昔の佐川急便が何故?ブラック企業と言われていたのか?がわかると思います。

佐川急便で働いているドライバーがドッキングと言っているのは、

午後便の荷物を受け取りに行くことをいい、通常は大型、4トン車、に荷物を積んで来てもらいます。

しかし、昔の佐川急便は4トン車が地域に1台とかしか稼働していなかったので、

配達を終えた2トン車が営業所に午後便の荷物を積みに戻る、事は当たり前でした。

年末の繁忙期は10時過ぎに営業所を出発して15時くらいに営業所に荷物を積みに戻ります。

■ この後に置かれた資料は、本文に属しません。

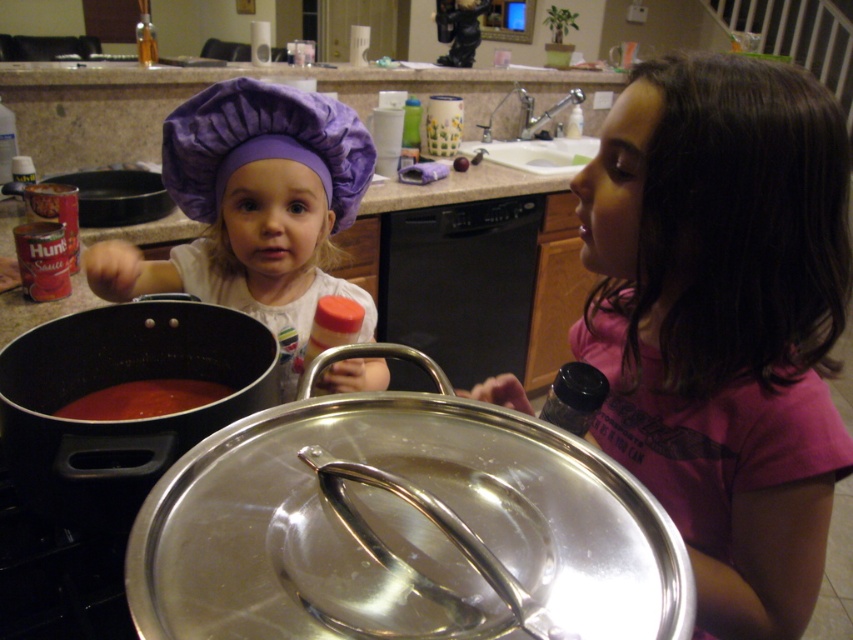 Question: Is purple fabric chef hat at upper left above smooth tomato sauce at left?

Choices:
 (A) yes
 (B) no

Answer: (A)

Question: Which point appears farthest from the camera in this image?

Choices:
 (A) (618, 157)
 (B) (141, 380)
 (C) (276, 294)

Answer: (C)

Question: Is pink fabric shirt at upper right smaller than purple fabric chef hat at upper left?

Choices:
 (A) yes
 (B) no

Answer: (B)

Question: From the image, what is the correct spatial relationship of pink fabric shirt at upper right in relation to smooth tomato sauce at left?

Choices:
 (A) above
 (B) below

Answer: (A)

Question: Which point is closer to the camera?

Choices:
 (A) pink fabric shirt at upper right
 (B) smooth tomato sauce at left

Answer: (A)

Question: Which object appears closest to the camera in this image?

Choices:
 (A) purple fabric chef hat at upper left
 (B) pink fabric shirt at upper right

Answer: (B) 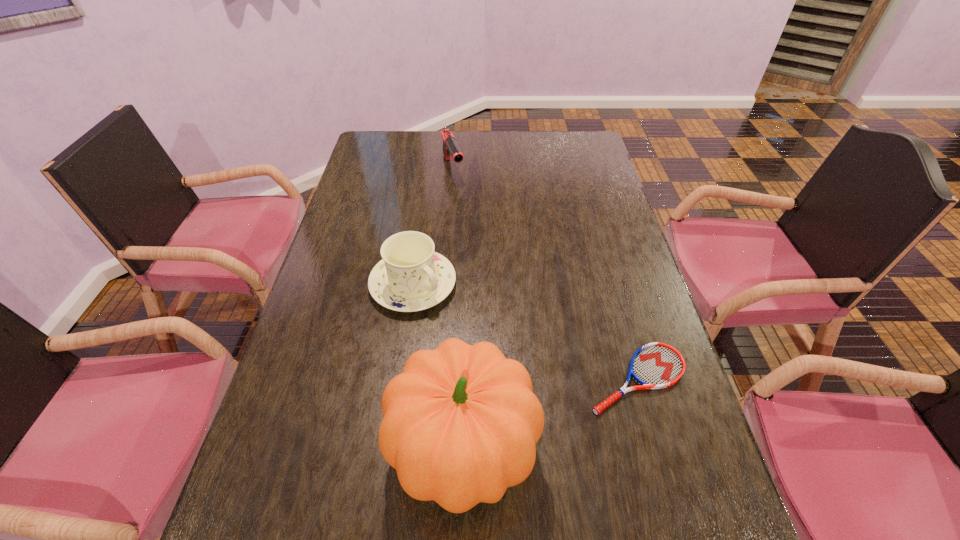 Image resolution: width=960 pixels, height=540 pixels. Find the location of `free space located 0.360m on the handle side of the second farthest object`. free space located 0.360m on the handle side of the second farthest object is located at coordinates (x=543, y=401).

I want to click on vacant space located on the handle side of the second farthest object, so click(x=540, y=399).

What are the coordinates of `vacant space located 0.060m on the handle side of the second farthest object` in the screenshot? It's located at (455, 322).

The image size is (960, 540). In order to click on object situated at the far edge in this screenshot , I will do `click(450, 147)`.

Image resolution: width=960 pixels, height=540 pixels. Find the location of `object positioned at the near edge`. object positioned at the near edge is located at coordinates (460, 425).

Locate an element on the screen. object that is at the left edge is located at coordinates (411, 277).

Locate an element on the screen. The height and width of the screenshot is (540, 960). object that is at the right edge is located at coordinates (656, 365).

The height and width of the screenshot is (540, 960). Find the location of `vacant space at the far edge of the desktop`. vacant space at the far edge of the desktop is located at coordinates (508, 137).

I want to click on vacant space at the near edge, so click(527, 479).

Image resolution: width=960 pixels, height=540 pixels. I want to click on free region at the left edge, so click(371, 188). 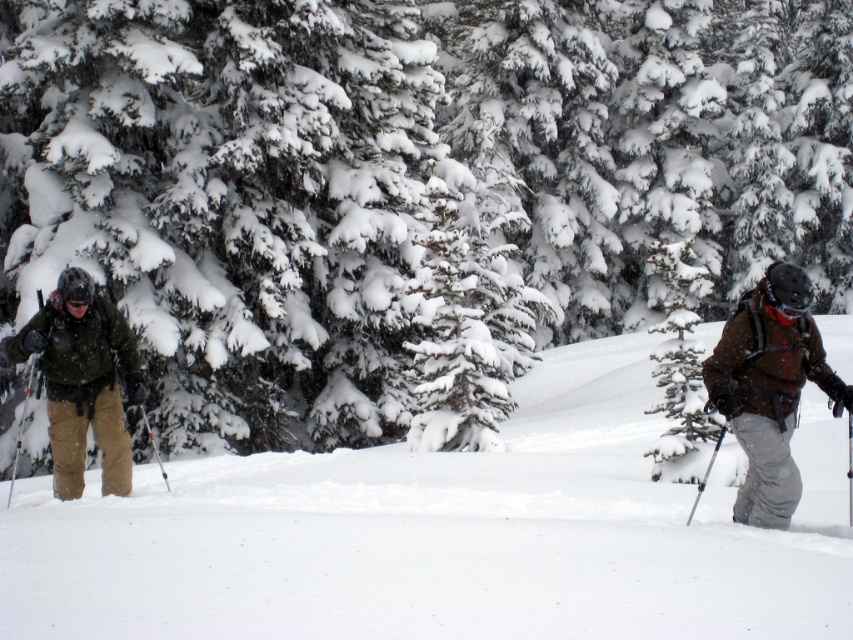 Can you confirm if white snow ski slope at left is thinner than matte green jacket at left?

No, white snow ski slope at left is not thinner than matte green jacket at left.

Which is more to the left, white snow ski slope at left or matte green jacket at left?

Positioned to the left is matte green jacket at left.

This screenshot has height=640, width=853. Find the location of `white snow ski slope at left`. white snow ski slope at left is located at coordinates (444, 534).

Which is more to the right, white snow ski slope at left or brown woolen jacket at right?

brown woolen jacket at right

Can you confirm if white snow ski slope at left is wider than brown woolen jacket at right?

Yes.

Identify the location of white snow ski slope at left. (444, 534).

Does brown woolen jacket at right have a larger size compared to matte green jacket at left?

Yes.

Between point (780, 321) and point (48, 392), which one is positioned behind?

Point (48, 392)

This screenshot has height=640, width=853. In order to click on brown woolen jacket at right in this screenshot , I will do point(769,387).

Find the location of a particular element. This screenshot has height=640, width=853. brown woolen jacket at right is located at coordinates (769, 387). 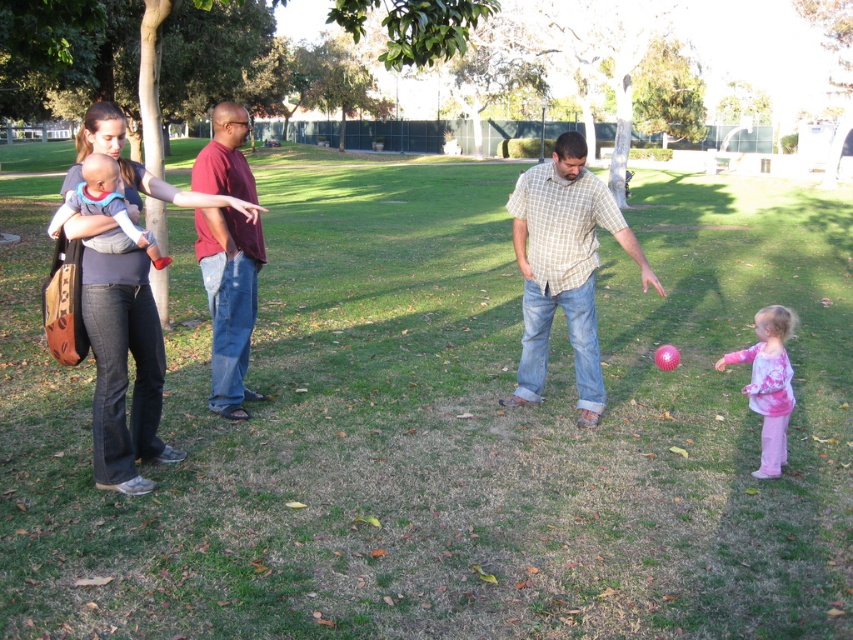 Which is below, checkered shirt jeans at center or matte gray baby at left?

checkered shirt jeans at center is lower down.

Between point (639, 266) and point (99, 168), which one is positioned behind?

The point (639, 266) is more distant.

Find the location of a particular element. checkered shirt jeans at center is located at coordinates (564, 268).

Is maroon t-shirt at center shorter than pink cotton shirt at lower right?

Yes, maroon t-shirt at center is shorter than pink cotton shirt at lower right.

Is maroon t-shirt at center closer to camera compared to pink cotton shirt at lower right?

No, maroon t-shirt at center is behind pink cotton shirt at lower right.

Which is in front, point (218, 305) or point (782, 384)?

Point (782, 384) is in front.

Where is `maroon t-shirt at center`? The image size is (853, 640). maroon t-shirt at center is located at coordinates (229, 300).

Image resolution: width=853 pixels, height=640 pixels. In order to click on matte black shirt at upper left in this screenshot , I will do `click(123, 368)`.

Based on the photo, does matte black shirt at upper left have a greater height compared to maroon t-shirt at center?

Correct, matte black shirt at upper left is much taller as maroon t-shirt at center.

Where is `matte black shirt at upper left`? This screenshot has height=640, width=853. matte black shirt at upper left is located at coordinates (123, 368). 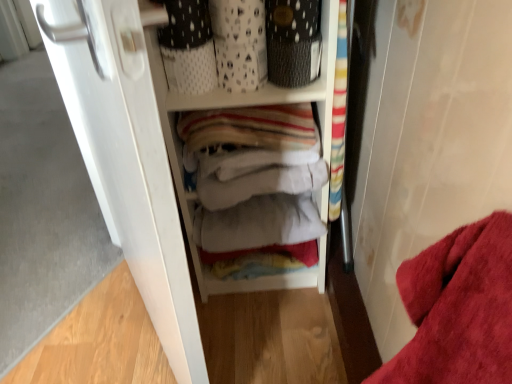 Image resolution: width=512 pixels, height=384 pixels. In order to click on white fabric at center in this screenshot , I will do `click(248, 105)`.

The image size is (512, 384). What do you see at coordinates (293, 61) in the screenshot? I see `textured black basket at upper center` at bounding box center [293, 61].

Find the location of `white fabric at center`. white fabric at center is located at coordinates 248,105.

From their relative heights in the image, would you say white matte door at left is taller or shorter than white fabric at center?

In the image, white matte door at left appears to be taller than white fabric at center.

Considering the relative positions of white matte door at left and white fabric at center in the image provided, is white matte door at left to the right of white fabric at center from the viewer's perspective?

Incorrect, white matte door at left is not on the right side of white fabric at center.

Is point (121, 198) closer or farther from the camera than point (227, 99)?

Point (121, 198) is closer to the camera than point (227, 99).

Is white matte door at left bigger than white fabric at center?

Yes.

Considering the sizes of white fabric at center and white matte door at left in the image, is white fabric at center taller or shorter than white matte door at left?

Clearly, white fabric at center is shorter compared to white matte door at left.

Does white fabric at center lie in front of white matte door at left?

No, it is behind white matte door at left.

Is white fabric at center positioned far away from white matte door at left?

That's not correct — white fabric at center is a little close to white matte door at left.

From a real-world perspective, is white fabric at center physically above white matte door at left?

Incorrect, from a real-world perspective, white fabric at center is lower than white matte door at left.

Would you say white fabric at center is inside or outside textured black basket at upper center?

white fabric at center cannot be found inside textured black basket at upper center.

Considering the relative positions of white fabric at center and textured black basket at upper center in the image provided, is white fabric at center to the left or to the right of textured black basket at upper center?

white fabric at center is to the left of textured black basket at upper center.

Measure the distance between white fabric at center and textured black basket at upper center.

9.00 inches.

Is white matte door at left positioned before textured black basket at upper center?

Yes.

Is point (106, 85) positioned after point (295, 75)?

No, (106, 85) is closer to viewer.

From the image's perspective, which object appears higher, white matte door at left or textured black basket at upper center?

From the image's view, textured black basket at upper center is above.

I want to click on basket located on the right of white matte door at left, so click(x=293, y=61).

Is textured black basket at upper center aimed at white fabric at center?

Yes, textured black basket at upper center is oriented towards white fabric at center.

Considering the relative positions of textured black basket at upper center and white fabric at center in the image provided, is textured black basket at upper center to the left of white fabric at center from the viewer's perspective?

In fact, textured black basket at upper center is to the right of white fabric at center.

Find the location of a particular element. The width and height of the screenshot is (512, 384). basket that is above the white fabric at center (from the image's perspective) is located at coordinates click(293, 61).

Which object is further away from the camera, textured black basket at upper center or white fabric at center?

Positioned behind is textured black basket at upper center.

Considering the relative sizes of textured black basket at upper center and white matte door at left in the image provided, is textured black basket at upper center bigger than white matte door at left?

Incorrect, textured black basket at upper center is not larger than white matte door at left.

Is textured black basket at upper center with white matte door at left?

No, textured black basket at upper center is not with white matte door at left.

Is textured black basket at upper center positioned before white matte door at left?

No, it is not.

Is textured black basket at upper center aimed at white matte door at left?

No, textured black basket at upper center is not oriented towards white matte door at left.

Where is `cabinetry above the white matte door at left (from the image's perspective)`? The height and width of the screenshot is (384, 512). cabinetry above the white matte door at left (from the image's perspective) is located at coordinates click(248, 105).

Locate an element on the screen. This screenshot has height=384, width=512. cabinetry lying behind the white matte door at left is located at coordinates (248, 105).

Looking at the image, which one is located closer to textured black basket at upper center, white matte door at left or white fabric at center?

white fabric at center.

Based on the photo, which object lies further to the anchor point white matte door at left, white fabric at center or textured black basket at upper center?

textured black basket at upper center is positioned further to the anchor white matte door at left.

Estimate the real-world distances between objects in this image. Which object is closer to textured black basket at upper center, white fabric at center or white matte door at left?

white fabric at center is closer to textured black basket at upper center.

When comparing their distances from white fabric at center, does textured black basket at upper center or white matte door at left seem further?

Based on the image, white matte door at left appears to be further to white fabric at center.

Which object lies further to the anchor point white matte door at left, textured black basket at upper center or white fabric at center?

textured black basket at upper center lies further to white matte door at left than the other object.

Estimate the real-world distances between objects in this image. Which object is further from white fabric at center, white matte door at left or textured black basket at upper center?

Based on the image, white matte door at left appears to be further to white fabric at center.

Find the location of `cabinetry positioned between white matte door at left and textured black basket at upper center from near to far`. cabinetry positioned between white matte door at left and textured black basket at upper center from near to far is located at coordinates (248, 105). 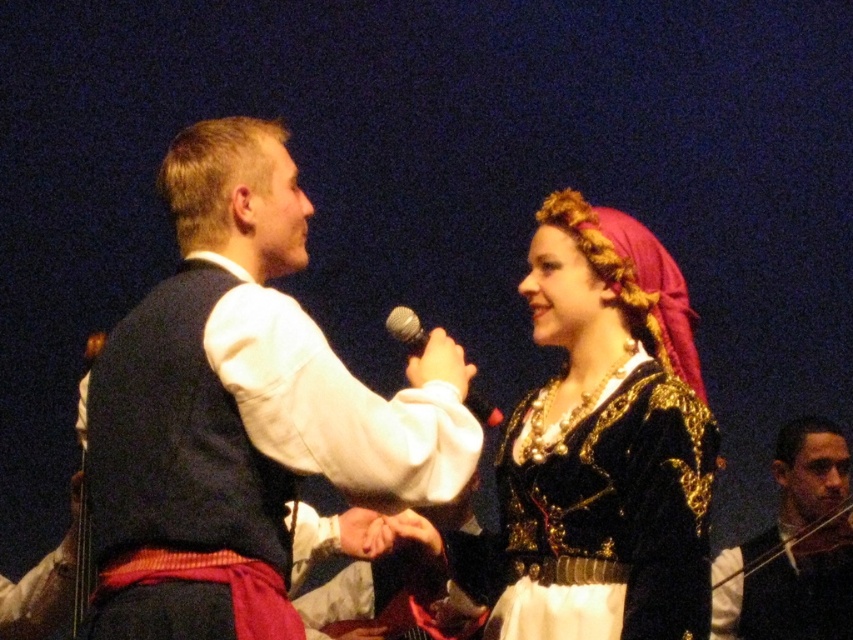 You are an event planner trying to place a decorative item between the two individuals in the scene. The man is holding a microphone and the woman is wearing a velvet black dress at center. Based on their positions, where should you place the item to ensure it is equidistant from both?

The velvet black dress at center is located at point (602, 444), so you should place the item halfway between the man and the woman to ensure it is equidistant from both.

You are a stagehand preparing to adjust the lighting for the performers. The velvet vest at center and metallic silver microphone at center are both in your line of sight. Which object is wider?

The velvet vest at center is wider than the metallic silver microphone at center based on their widths. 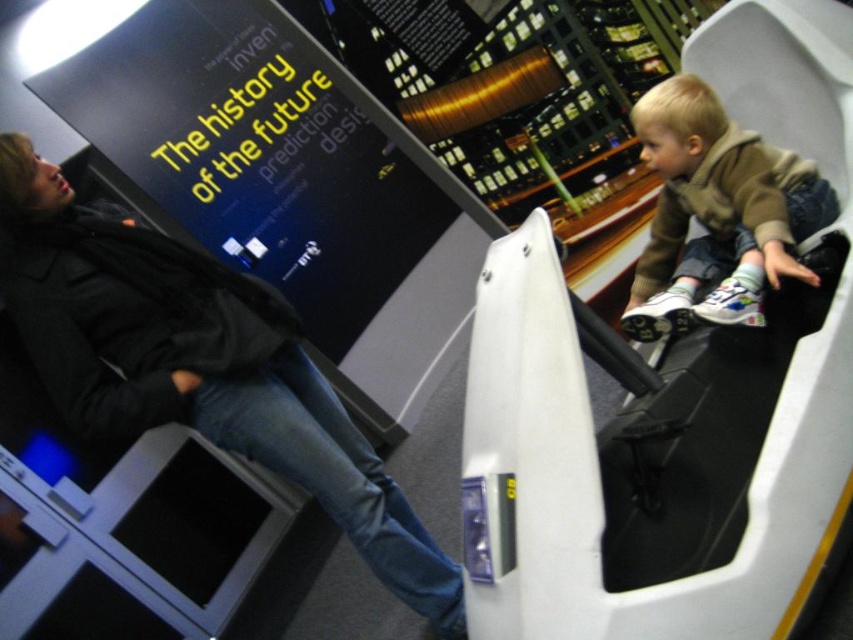 You are a security guard at the museum and need to locate the dark gray jacket at upper left. According to the coordinates provided, where exactly is it positioned?

The dark gray jacket at upper left is located at point (196,365).

Looking at this image, you are standing in the center of the exhibit and want to move to the exit door located behind the light brown fleece jacket at upper right. Is the dark gray jacket at upper left blocking your path?

The dark gray jacket at upper left is to the left of the light brown fleece jacket at upper right, so it is not blocking the path to the exit door behind the light brown fleece jacket at upper right.

You are standing in front of an interactive exhibit and see two points marked on the floor. The first point is at coordinate point (24, 173) and the second point is at coordinate point (701, 192). Which point is closer to you?

Point (24, 173) is closer to the viewer than point (701, 192). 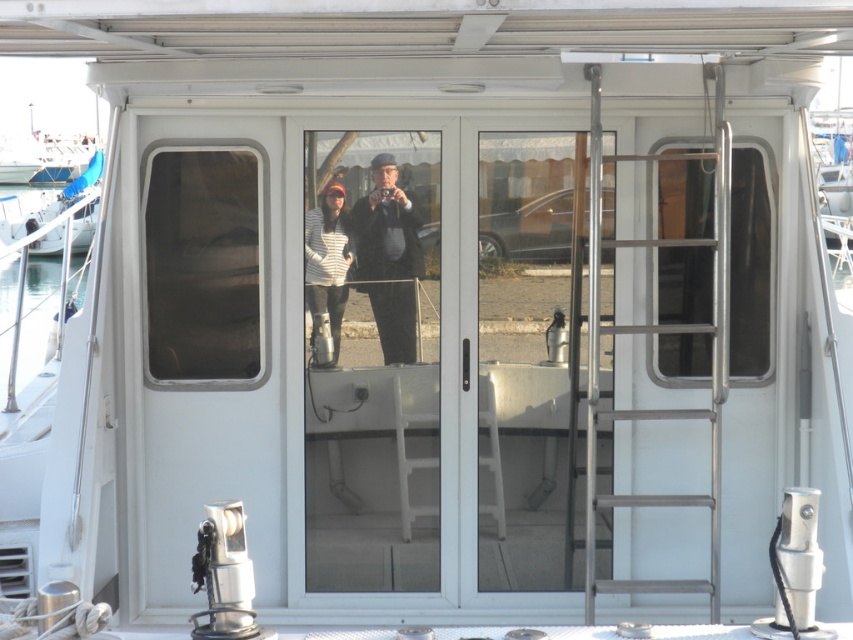 Between matte black camera at center and white glossy boat at left, which one has more height?

white glossy boat at left

This screenshot has width=853, height=640. Describe the element at coordinates (387, 259) in the screenshot. I see `matte black camera at center` at that location.

Is point (393, 353) positioned before point (22, 227)?

That is True.

Identify the location of matte black camera at center. (387, 259).

Between matte black camera at center and striped sweater at center, which one has less height?

Standing shorter between the two is striped sweater at center.

How much distance is there between matte black camera at center and striped sweater at center?

The distance of matte black camera at center from striped sweater at center is 5.44 inches.

Locate an element on the screen. The width and height of the screenshot is (853, 640). matte black camera at center is located at coordinates (x=387, y=259).

Does striped sweater at center have a greater height compared to white glossy boat at left?

No.

Does striped sweater at center appear under white glossy boat at left?

Yes, striped sweater at center is below white glossy boat at left.

Which is in front, point (314, 273) or point (57, 227)?

Point (314, 273)

Find the location of a particular element. striped sweater at center is located at coordinates (328, 272). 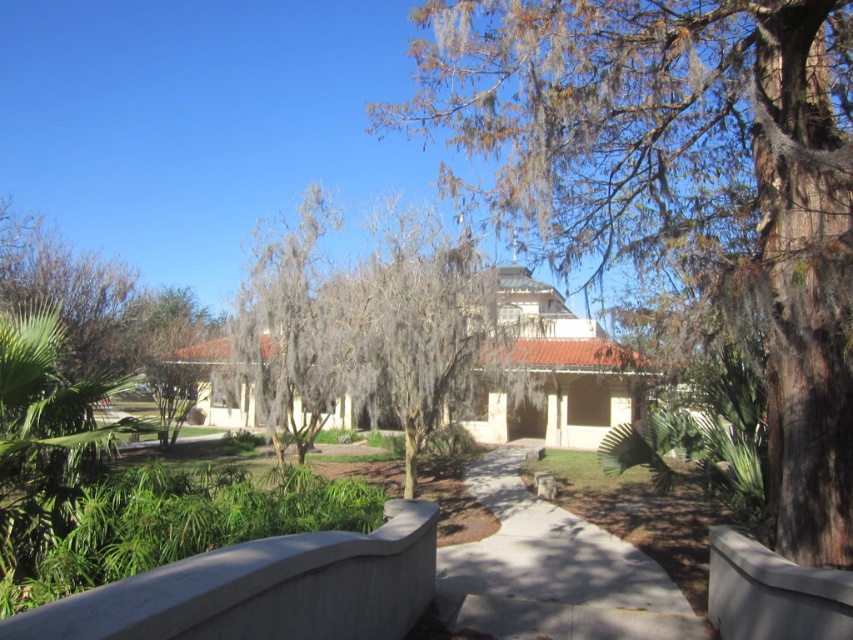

S大先輩「岡本、配達している時に歩いたことはあるか?」

岡本「ありません」

gokamont

これが「昔の佐川急便は給料が高くて稼げた理由」だと思います。

新人で配達が遅いドライバーは営業所に戻れません。

無線で、

S大先輩「岡本、今日ドッキング出来るか?」

岡本「すいません、戻れません」

こんな体たらくを何日も続けていると班で信用を失ってしまう。

岡本「絶対に明日こそは営業所に戻って先輩にドッキングしてやる」

なんて事を毎日思っていた。

そうして積み重ねると班で信用される存在になっていく。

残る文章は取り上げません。